1. Technical Field
The present disclosure relates to aerodynamic structures for use with aircraft in general, and to methods for manufacturing such aerodynamic structures in particular.
2. Background Information
On certain aircraft such as commercial airliners, tankers, airlifters and transport aircraft, aircraft engines are typically mounted in nacelles that extend from pylons under the wing. In many aircraft, the leading edge of the engine nacelle is positioned forward of the wing leading edge. At high angles of attack, the engine nacelle sheds a wake. For aircraft where the engine nacelles are mounted in close proximity to the wing, the nacelle wake may flow over the wing leading edge and along the upper wing surface. Although the nacelle wake can be aerodynamically favorable under certain flight conditions, at high angles of attack close to the stalling angle where maximum lift is typically achieved, the nacelle wake can cause flow separation along the upper surface of the wing. Such flow separation may result in a reduction in the amount of lift that is producible by the wing in comparison to what might be achievable absent the nacelle wake.
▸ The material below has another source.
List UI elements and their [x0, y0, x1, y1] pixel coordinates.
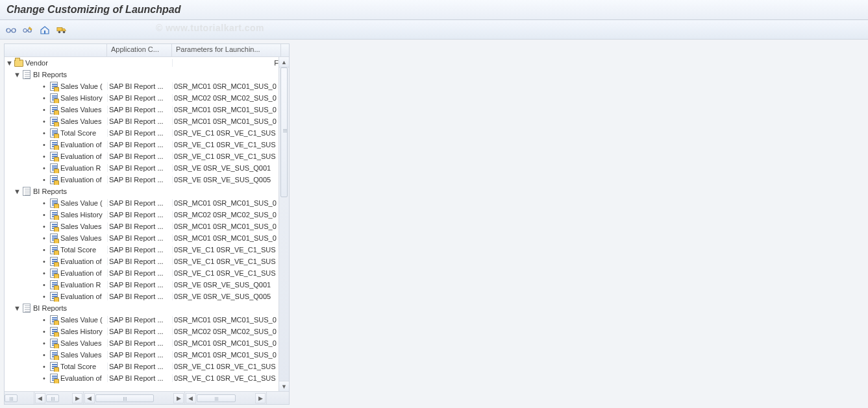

Aircraft manufacturers have addressed the above-described flow separation phenomenon by installing various vortex-generating devices such as strakes (sometimes referred to as “chines”) on the outer surface of the engine nacelle. The strake is typically mounted on a side of the engine nacelle and is sized and positioned to control the separation of the nacelle wake by generating a vortex that interacts beneficially with the wing upper surface boundary layer in order to reduce flow separation.
Historically, strakes have been manufactured from metal (e.g. aluminum) and from thermoset polymer laminates. Strakes manufactured from such materials can be challenging to manufacture and are often relatively expensive. It would be desirable to provide a strake and method of manufacture that facilitates the manufacture and decreases the cost of the strake.